Les enfants de Bolsonaro accusent le juge Alexandre de Moraes de vouloir « tuer » l'ancien président brésilien

Trois des fils de Jair Bolsonaro ont sévèrement inculpé samedi Alexandre de Moraes, le juge de la Cour suprême qui a émis l'ordre de détention préventive contre l'ancien président brésilien, l'accusant de vouloir « tuer » leur père.

« L'objectif d'Alexandre de Moraes est très simple : tuer mon père », a écrit le député Eduardo Bolsonaro sur ses réseaux sociaux dans un long message dans lequel il qualifie le magistrat de « psychopathe ».

Eduardo est aux États-Unis depuis mars dernier, où il a rencontré des représentants du gouvernement de Donald Trump en quête d'aide pour tenter de renverser le processus par lequel l'ancien président a été condamné à 27 ans de prison pour complot putschiste.

La Cour suprême a déjà inculpé le législateur pour ses actions aux États-Unis, qui ont abouti à des droits de douane de 50 % sur les produits brésiliens, à la révocation des visas de plusieurs juges et responsables exécutifs de la Haute Cour et à des sanctions financières contre De Moraes.

« Tout régime d'exception cherche à éliminer physiquement ses dissidents ; Alexandre de Moraes suit simplement l'exemple de tous les tyrans psychopathes qui l'ont précédé », a déclaré Eduardo.

Le législateur brésilien Eduardo Bolsonaro

« Rien de tout cela ne nous fera reculer ou abandonner.

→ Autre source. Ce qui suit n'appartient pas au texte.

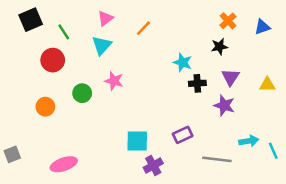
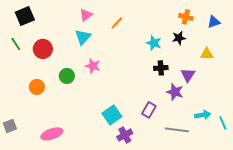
orange cross: (228, 21) -> (186, 17), turned -32
green line: (64, 32) -> (16, 44), moved
cyan star: (183, 63) -> (154, 43), moved
purple triangle: (230, 77) -> (188, 75), moved
yellow triangle: (267, 85) -> (207, 54), moved
purple star: (224, 105) -> (175, 92), moved
purple rectangle: (183, 135) -> (149, 110), turned -35
cyan square: (137, 141) -> (112, 115), turned -36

Le martyre de mon père ne fera qu'allumer la flamme de la justice dans nos cœurs. Tous ceux qui sont impliqués dans la tentative actuelle d'assassinat de mon père par Alexandre de Moraes devront rendre des comptes », a-t-il promis.

Dans le même esprit, le sénateur Flávio Bolsonaro a déclaré que son père « n’a jamais rien fait de mal » et que la détention préventive repose sur une décision judiciaire « fragile » fondée sur des « hypothèses ».

« Si quelque chose lui arrive, Alexandre de Moraes, c'est de ta faute ! Si mon père meurt là-dedans, c'est de ta faute ! Tu veux tuer Bolsonaro, Alexandre de Moraes ?! » s’est-il exclamé dans une émission en direct sur les réseaux sociaux qui s’est terminée en larmes alors qu’il récitait une prière.

Pour sa part, le conseiller municipal de Rio de Janeiro, Carlos Bolsonaro, a suggéré que les problèmes judiciaires de l'ancien dirigeant, qui est également disqualifié de fonctions électives, font partie d'un plan visant à mettre fin à sa carrière politique et à dissiper le mouvement d'extrême droite qu'il dirige dans le pays.

« L'objectif ne change pas : ils veulent que Jair Bolsonaro soit enterré vivant. Ou mort, comme ils l'ont déjà essayé », a-t-il déclaré.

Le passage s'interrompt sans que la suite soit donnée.